Comme cela a été mentionné ci-dessus, il est phonétiquement impossible en Ñyqy que deux consonnes de même qualité dorsale se suivent. Ainsi, s’il est théoriquement que deux consonnes soient adjacentes, la seconde consonne verra sa prononciation modifiée afin de rendre cette cohabitation possible. Cependant, il arrive qu’une fois mutées correctement, deux consonnes phonétiques soient adjacentes alors que les règles phonologiques du Ñyqy l’interdisent, ce qui résulte en un schwa ajouté entre lesdites consonnes. Ainsi, le terme cójm est prononcé /t͡ʃɤɮəʀ/ si la première consonne n’est pas mutée, ou bien /ɬɤd͡ʒm/ dans le second cas. Dans tous les cas, le terme ne change pas d’orthographe.

L’attaque peut être composée de n’importe quelle consonne ou bien être vide, ce dernier cas indiquant alors la présence d’une consonne dans le coda.

Le noyau de la syllabe peut être composé de n’importe quelle voyelle, exceptée une voyelle haute si la consonne précédente est une dorsale sonorante haute. Cela interdit donc les syllabes du type wy ou .

Les règles du coda sont également simples :

  • Les consonnes coronales ou hautes non sonorantes peuvent être suivies par des consonnes non coronales ou non hautes.
  • Les consonnes sonorantes, dorsales et hautes ne peuvent s’associer avec d’autres consonnes dans le coda.

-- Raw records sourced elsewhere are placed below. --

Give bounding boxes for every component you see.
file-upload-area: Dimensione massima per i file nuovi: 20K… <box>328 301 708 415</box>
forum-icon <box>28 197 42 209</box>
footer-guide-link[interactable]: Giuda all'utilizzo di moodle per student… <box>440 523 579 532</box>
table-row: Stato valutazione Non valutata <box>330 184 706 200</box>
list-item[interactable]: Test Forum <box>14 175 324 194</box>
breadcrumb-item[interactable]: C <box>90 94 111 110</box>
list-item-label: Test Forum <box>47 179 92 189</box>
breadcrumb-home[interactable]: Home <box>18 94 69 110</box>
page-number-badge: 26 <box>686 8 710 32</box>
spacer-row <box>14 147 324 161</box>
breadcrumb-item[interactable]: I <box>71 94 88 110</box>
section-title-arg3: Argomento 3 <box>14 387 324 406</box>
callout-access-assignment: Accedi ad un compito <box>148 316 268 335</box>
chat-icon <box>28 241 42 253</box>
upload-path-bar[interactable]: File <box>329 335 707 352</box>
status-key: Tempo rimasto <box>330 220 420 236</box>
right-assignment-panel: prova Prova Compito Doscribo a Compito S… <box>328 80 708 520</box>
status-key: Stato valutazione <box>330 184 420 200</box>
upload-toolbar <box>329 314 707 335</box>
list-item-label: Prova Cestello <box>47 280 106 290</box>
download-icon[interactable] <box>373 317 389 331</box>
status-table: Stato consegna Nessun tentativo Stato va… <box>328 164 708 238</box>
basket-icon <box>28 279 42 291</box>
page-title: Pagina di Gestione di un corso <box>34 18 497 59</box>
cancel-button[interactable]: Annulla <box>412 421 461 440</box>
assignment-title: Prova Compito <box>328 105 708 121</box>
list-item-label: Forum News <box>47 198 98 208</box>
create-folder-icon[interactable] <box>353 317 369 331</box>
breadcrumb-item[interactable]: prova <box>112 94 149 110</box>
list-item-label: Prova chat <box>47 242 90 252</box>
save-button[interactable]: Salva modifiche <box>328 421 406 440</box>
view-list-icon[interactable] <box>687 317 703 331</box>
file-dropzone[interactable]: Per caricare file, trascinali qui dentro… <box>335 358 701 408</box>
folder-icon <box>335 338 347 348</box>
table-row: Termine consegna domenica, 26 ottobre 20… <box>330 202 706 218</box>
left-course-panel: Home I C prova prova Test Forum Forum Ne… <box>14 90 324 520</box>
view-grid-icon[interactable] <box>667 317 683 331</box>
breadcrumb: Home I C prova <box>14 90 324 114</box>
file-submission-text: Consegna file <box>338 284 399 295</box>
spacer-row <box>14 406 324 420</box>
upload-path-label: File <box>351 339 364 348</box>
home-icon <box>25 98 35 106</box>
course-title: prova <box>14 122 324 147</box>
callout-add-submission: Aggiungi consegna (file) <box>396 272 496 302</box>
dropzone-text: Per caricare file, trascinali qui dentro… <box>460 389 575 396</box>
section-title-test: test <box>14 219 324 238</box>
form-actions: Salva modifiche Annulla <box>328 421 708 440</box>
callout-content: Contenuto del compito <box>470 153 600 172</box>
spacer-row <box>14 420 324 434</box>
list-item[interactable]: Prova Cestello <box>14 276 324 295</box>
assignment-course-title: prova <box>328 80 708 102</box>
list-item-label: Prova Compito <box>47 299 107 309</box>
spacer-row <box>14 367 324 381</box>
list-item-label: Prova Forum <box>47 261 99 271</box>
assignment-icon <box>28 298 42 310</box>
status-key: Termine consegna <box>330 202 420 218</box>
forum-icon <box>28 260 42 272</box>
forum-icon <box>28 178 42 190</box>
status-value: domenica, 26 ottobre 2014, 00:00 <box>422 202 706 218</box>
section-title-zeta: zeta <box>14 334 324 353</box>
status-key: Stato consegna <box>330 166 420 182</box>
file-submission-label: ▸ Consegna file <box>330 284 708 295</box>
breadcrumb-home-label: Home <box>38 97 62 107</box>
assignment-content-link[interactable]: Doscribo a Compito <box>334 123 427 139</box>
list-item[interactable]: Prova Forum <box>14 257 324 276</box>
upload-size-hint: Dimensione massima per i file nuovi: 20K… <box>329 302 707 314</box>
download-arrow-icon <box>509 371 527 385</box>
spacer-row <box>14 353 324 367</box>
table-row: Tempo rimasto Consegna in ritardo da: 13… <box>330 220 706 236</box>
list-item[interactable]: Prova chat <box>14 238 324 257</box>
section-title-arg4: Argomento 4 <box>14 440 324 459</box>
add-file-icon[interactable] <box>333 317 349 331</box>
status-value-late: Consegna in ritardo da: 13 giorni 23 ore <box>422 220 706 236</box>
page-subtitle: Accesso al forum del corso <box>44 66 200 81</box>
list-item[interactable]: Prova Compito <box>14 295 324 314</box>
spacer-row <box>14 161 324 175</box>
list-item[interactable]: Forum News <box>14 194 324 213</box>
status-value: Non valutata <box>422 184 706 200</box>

Quelques règles se rajoutent aux règles précédentes pour les consonnes se trouvent entre deux syllabes différentes :

  • Les consonnes sonorantes et non-dorsales peuvent précéder toute autre consonne à la condition que ces premières fassent partie du coda de la première syllabe.
  • Si deux consonnes coronales non-dorsales se suivent, la seconde prendra le voisement de la première. Si après cela, la seconde consonne se retrouve identique à la première, alors la seconde devient silencieuse et la première devient géminée.
  • Dans les autres cas, si une règle du coda est applicable entre la dernière consonne de la première syllabe et la première consonne de la seconde syllabe, la prononciation est conservée.
  • Si les règles précédentes ne s’appliquent pas, il est supposé qu’un schwa est ajouté afin de pouvoir rendre la syllabe prononçable.

2.4 Structure des mots

2.5 Processus phonologiques et morphophonémiques principaux

2.5.1 Allophonie

2.5.2 Harmonie des consonnes

Les consonnes du Ñyqy suivent une règle stricte, interdisant deux consonnes dorsales de se suivre, idem pour deux consonnes non dorsales, même séparées par une voyelle ou faisant partie de mots différents. Seule une pause dans l’élocution bloque ce processus. Ainsi, on a les règles formelles suivantes:

  • C[+dor] / C[+dor]_ > [-dor]
  • C[-dor] / C[-dor]_ > [+dor]

Cette règle permet de gérer la proximité de deux consonnes similaires en changeant la seconde consonne qui doit alors changer sa qualité afin de se soumettre à la règle. Sa qualité haute ou coronale se reflète également lors du changement de qualité dorsale de la consonne, la qualité haute ou coronale étant considérées comme équivalentes en Ñyqy. Vous pouvez voir la table 5 qui récapitule les mutation des consonnes du Ñyqy dû à cette règle. Ce tableau est issu de l’organisation de l’arbre des caractéristiques distinctes des consonnes du Ñyqy (figure 2) présenté plus haut, dans le chapitre 2.2.2.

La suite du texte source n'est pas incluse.